So there seems a mysterious paradox in the confluence of the pressure put at present on the religious liberty of Catholics and other people of faith in America and Pope Francis’ visit to the United States and the million or more Catholics from around the world who are expected to worship with him on Sunday on Benjamin Franklin Parkway in Philadelphia.

At the opening ceremony of the World Meeting of Families a few days ago, Philadelphia Archbishop Charles Chaput noted that only 11 people attended the first Mass that Fr. Greaton celebrated in the city in 1732. (One wonders what city leaders found so threatening in such small numbers that they considered closing the parish.) Clearly the Mass on Sunday will be a vibrant expression of just how much has changed for the Catholic Church in the United States since Old St. Joseph’s was founded in 1733.

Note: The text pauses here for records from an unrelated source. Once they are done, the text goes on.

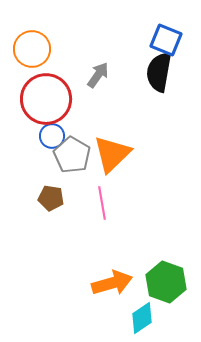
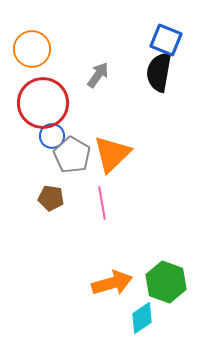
red circle: moved 3 px left, 4 px down
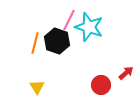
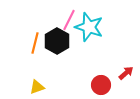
black hexagon: rotated 10 degrees clockwise
yellow triangle: rotated 42 degrees clockwise
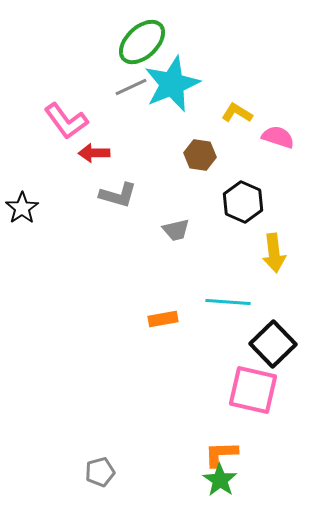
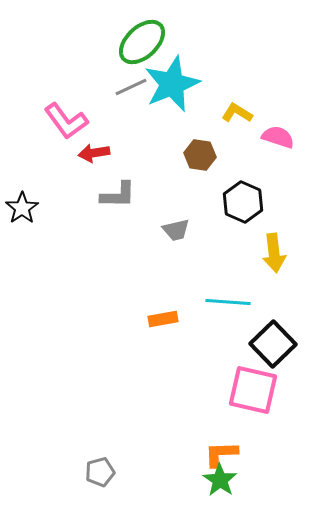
red arrow: rotated 8 degrees counterclockwise
gray L-shape: rotated 15 degrees counterclockwise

But we would make a mistake to presume that the strides the Catholic faithful have made over that time and the freedom they enjoy are a permanent reality. With the numbers that we have now in the United States—some 70 million, almost a quarter of the population of the country—we can do much to foster and preserve religious liberty, the first freedom of all humanity, for us and all people of faith around the world.

May the Holy Spirit nurture a greater unity and communion among the Catholic faithful of this country, the vitality of which is so clearly on display during Pope Francis’ visit, so that we may never be held in suspicion as we were in the past in America and may instead be leaders in promoting the common good of all.